**What is required:**
Word for word, print out all of the data, omitting every image.

**Provided material:**

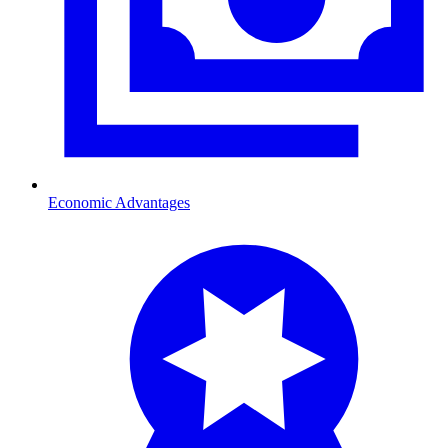
Economic Advantages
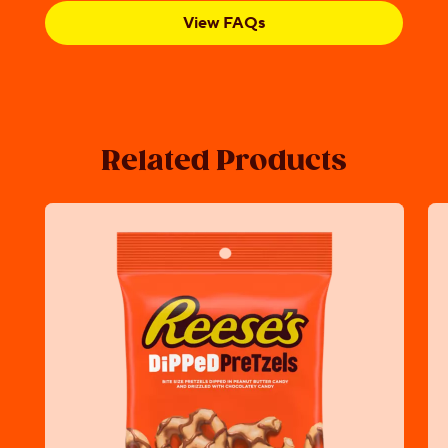
View FAQs
Related Products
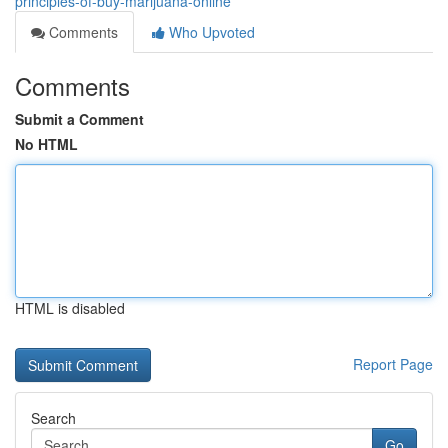
principles-of-buy-marijuana-online
Comments
Who Upvoted
Comments
Submit a Comment
No HTML
HTML is disabled
Report Page
Search
Go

**Result for this exercise:**
Economic Advantages
View FAQs
Related Products
principles-of-buy-marijuana-online
Comments
Who Upvoted
Comments
Submit a Comment
No HTML
HTML is disabled
Report Page
Search
Go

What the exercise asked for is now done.